Die Leiter der Mordgruppe im Sicherheitsbüro (heute Landeskriminalamt) waren ständig in den Medien und früher wegen ihrer häufigen Auftritte bekannt in der ganzen Stadt. Es gab Berühmtheiten wie den Kriminalisten Georg Rabensteiner, der an mehreren tödlichen Schießereien mit Drogendealern beteiligt waren.
Bis zu 57 Morde in einem Jahr
In den 70er-Jahren wurden rund 40 Morde pro Jahr in Wien registriert, die höchste Zahl überhaupt gab es laut Statistik Austria 1984 mit 57 Bluttaten. Der Einbruch in der blutigen Bilanz begann erst Ende der 90er-Jahre.

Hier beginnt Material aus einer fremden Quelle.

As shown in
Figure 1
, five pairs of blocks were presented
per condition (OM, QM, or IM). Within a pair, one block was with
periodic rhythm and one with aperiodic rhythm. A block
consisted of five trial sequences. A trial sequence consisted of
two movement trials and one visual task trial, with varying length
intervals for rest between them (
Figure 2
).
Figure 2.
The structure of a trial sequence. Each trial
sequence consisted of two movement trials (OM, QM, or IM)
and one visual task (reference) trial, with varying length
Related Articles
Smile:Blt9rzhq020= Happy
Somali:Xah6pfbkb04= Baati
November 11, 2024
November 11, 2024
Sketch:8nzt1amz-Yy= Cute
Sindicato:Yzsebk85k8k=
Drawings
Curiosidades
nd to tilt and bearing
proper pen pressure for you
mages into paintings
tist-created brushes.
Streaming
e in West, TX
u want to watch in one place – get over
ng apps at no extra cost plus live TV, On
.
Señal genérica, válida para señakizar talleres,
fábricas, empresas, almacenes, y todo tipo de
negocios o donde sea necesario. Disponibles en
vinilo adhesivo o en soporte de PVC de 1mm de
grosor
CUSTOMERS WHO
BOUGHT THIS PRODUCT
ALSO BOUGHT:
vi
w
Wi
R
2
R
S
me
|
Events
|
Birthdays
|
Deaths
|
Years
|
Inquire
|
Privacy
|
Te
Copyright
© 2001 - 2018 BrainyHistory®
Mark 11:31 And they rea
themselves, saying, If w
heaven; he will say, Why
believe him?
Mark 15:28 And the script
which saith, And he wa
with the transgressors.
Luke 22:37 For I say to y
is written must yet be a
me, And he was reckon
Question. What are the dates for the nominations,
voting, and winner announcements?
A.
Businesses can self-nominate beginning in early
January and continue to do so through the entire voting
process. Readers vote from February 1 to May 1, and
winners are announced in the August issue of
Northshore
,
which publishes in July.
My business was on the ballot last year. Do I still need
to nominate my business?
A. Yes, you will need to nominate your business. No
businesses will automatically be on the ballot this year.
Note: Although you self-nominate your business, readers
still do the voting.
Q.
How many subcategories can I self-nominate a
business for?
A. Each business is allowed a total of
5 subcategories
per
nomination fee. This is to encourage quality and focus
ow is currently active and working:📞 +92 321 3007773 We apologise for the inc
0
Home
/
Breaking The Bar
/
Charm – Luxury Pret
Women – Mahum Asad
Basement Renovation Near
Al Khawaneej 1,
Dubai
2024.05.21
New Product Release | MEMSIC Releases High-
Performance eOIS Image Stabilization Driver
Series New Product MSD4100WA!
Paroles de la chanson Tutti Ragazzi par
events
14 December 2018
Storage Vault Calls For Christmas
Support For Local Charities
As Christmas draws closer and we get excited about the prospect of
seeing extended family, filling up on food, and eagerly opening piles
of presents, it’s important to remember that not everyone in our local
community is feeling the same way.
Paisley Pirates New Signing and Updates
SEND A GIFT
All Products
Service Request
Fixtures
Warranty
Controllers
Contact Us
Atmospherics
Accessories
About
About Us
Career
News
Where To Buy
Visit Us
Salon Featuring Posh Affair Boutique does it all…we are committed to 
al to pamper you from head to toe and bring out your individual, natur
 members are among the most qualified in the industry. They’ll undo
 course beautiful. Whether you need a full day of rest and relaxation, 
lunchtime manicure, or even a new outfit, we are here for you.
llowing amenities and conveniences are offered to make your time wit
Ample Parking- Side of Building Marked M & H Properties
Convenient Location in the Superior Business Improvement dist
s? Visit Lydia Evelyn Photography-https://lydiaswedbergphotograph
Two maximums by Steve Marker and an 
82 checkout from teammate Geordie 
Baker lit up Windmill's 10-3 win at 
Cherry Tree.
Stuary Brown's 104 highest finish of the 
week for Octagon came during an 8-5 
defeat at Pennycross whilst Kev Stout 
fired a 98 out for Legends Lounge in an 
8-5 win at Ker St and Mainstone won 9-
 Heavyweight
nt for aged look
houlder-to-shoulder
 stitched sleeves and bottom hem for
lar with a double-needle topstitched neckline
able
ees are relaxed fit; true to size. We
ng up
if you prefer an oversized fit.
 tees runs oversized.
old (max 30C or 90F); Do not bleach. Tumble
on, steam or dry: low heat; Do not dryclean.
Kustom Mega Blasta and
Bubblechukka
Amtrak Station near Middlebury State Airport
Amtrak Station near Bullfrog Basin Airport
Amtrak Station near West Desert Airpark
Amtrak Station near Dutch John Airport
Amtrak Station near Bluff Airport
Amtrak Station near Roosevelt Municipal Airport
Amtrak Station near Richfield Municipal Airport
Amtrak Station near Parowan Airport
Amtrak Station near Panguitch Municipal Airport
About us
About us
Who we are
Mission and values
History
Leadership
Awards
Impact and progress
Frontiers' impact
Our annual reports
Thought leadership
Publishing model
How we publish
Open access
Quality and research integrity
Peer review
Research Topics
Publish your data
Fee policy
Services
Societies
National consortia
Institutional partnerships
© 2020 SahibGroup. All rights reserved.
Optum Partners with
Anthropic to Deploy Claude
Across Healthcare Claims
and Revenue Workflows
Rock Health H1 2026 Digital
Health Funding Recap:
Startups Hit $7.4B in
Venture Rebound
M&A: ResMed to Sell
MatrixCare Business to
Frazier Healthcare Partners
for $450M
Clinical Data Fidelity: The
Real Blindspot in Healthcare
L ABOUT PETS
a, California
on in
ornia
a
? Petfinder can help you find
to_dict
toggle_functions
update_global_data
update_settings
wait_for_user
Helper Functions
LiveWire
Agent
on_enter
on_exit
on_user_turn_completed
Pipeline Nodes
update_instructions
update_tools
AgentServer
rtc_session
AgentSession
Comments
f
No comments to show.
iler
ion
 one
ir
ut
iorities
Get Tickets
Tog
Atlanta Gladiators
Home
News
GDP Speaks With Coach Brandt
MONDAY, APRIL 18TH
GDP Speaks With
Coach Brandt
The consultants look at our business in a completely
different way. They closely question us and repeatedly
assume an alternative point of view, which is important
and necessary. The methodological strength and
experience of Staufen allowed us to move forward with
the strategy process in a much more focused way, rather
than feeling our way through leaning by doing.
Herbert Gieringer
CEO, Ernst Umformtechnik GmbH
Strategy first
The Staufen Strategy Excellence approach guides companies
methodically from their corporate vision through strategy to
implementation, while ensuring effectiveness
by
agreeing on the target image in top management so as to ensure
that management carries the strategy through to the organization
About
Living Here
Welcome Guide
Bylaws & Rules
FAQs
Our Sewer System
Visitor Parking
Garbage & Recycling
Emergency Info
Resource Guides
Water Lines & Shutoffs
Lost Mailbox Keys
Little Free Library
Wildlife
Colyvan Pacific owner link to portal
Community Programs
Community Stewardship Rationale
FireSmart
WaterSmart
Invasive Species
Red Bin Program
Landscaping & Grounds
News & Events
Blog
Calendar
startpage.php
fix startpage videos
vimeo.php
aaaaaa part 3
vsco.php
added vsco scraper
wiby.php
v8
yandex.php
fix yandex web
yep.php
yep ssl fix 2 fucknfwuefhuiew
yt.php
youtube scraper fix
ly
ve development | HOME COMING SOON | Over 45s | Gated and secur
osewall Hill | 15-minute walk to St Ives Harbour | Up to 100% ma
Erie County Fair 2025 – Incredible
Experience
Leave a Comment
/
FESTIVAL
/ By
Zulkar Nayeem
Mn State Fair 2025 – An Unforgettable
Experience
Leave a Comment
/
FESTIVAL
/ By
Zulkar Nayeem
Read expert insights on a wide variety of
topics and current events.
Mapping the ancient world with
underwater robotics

Die Ursachen für die Rückgänge sind vielfältig: So gab es damals eine illegale Glücksspielszene (mit dem Spiel Stoß), Jugendbanden oder die Ost-Mafia waren aktiv. Auch generell war die Gewaltbereitschaft höher - in den 70ern wurden rund 70.000 Menschen pro Jahr wegen Körperverletzung verurteilt, heute sind es nur noch rund 6000.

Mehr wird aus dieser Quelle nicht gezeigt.